Carly Anderson, who plays Glinda, believes that friendship lies at the heart of “Wicked” and it can change a person for the better. “Glinda is a complex and flawed character. At the beginning, she always gets what she wants. Only when she meets Elphaba, and goes on a huge journey and her views begin to change, does she find out about the important things in life,” said Anderson.

“Wicked” is led by two female characters, which is very rare for musicals. Three major male performers, Bradley Jaden (playing Fiyero), Steven Pinder (playing the Wizard and Doctor Dillamond) and Iddon Jones (playing Boq), all admit that they were positively influenced by the two female leads in the play.

“We all go on a massive emotional journey with these powerful women.
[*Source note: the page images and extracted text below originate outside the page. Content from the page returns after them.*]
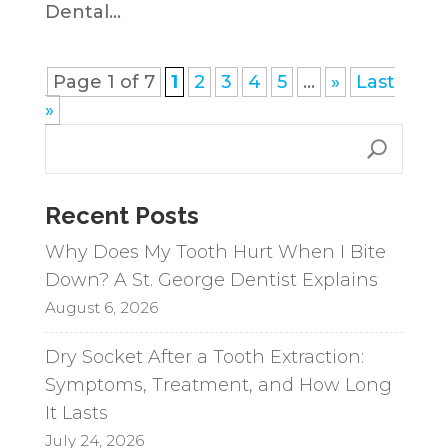
Dental...
Page 1 of 7
1
2
3
4
5
...
»
Last
»
Recent Posts
Why Does My Tooth Hurt When I Bite
Down? A St. George Dentist Explains
August 6, 2026
Dry Socket After a Tooth Extraction:
Symptoms, Treatment, and How Long
It Lasts
July 24, 2026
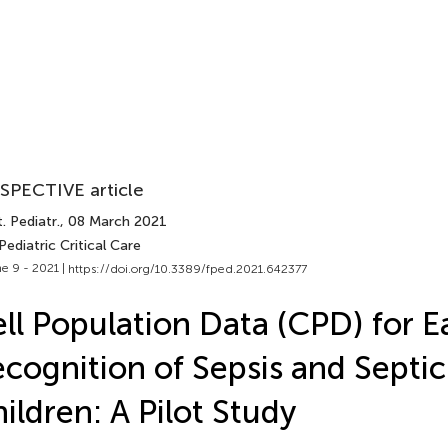
SPECTIVE article
. Pediatr.
, 08 March 2021
Pediatric Critical Care
e 9 - 2021 |
https://doi.org/10.3389/fped.2021.642377
ll Population Data (CPD) for E
cognition of Sepsis and Septic
ildren: A Pilot Study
It’s wonderful to watch these incredible women taking us on an amazing journey and I feel I’m changing every night after the performance,” said Jaden.

The original production of “Wicked” won three Tony Awards and six Drama Desk Awards, while its original cast album received a Grammy Award. Due to its lavish setting, dazzling costumes, catchy musical numbers and thought-provoking story, it has been beloved by theatergoers since it premiered on Broadway in 2003.

Tony Award-winning designer Eugene Lee created the set and visual style for the production. Costume designer Susan Hilferty created about 200 costumes, while lighting designer Kenneth Posner used more than 800 individual lights to illuminate each of the 54 distinct scenes. “We try to create the magical and fantastic Land of Oz with the use of automated mechanical systems. Every wire on the stage is controlled by computers and in this newest production, we have additional flying choreography, so audience members can see more ‘monkeys’ and people ‘flying’ in the air,” said Constantine.

Featuring popular numbers including “Defying Gravity” and “For Good,” “Wicked” is also a joyful concert for music lovers. Composed by Stephen Schwartz, the music helps to shape and manufacture thrilling and fantastic scenes. At the end of Act I, Elphaba casts a spell on a broom and then flies up into the air, singing “Defying Gravity” while 5 meters above the stage. The song was later used by NASA to wake up astronauts aboard a space shuttle mission in 2010 in honor of the day’s planned extra-vehicular activity. It was also performed twice on Fox’s TV show “Glee.”

“‘Wicked’ is a landmark in musical theater for its brilliant musical score. The music helps to create all of the strangest parts of the show. We use lots of percussion coupled with brass and woodwind to create the magical world of Oz. I believe audience members will be stunned,” said musical director Dave Rose.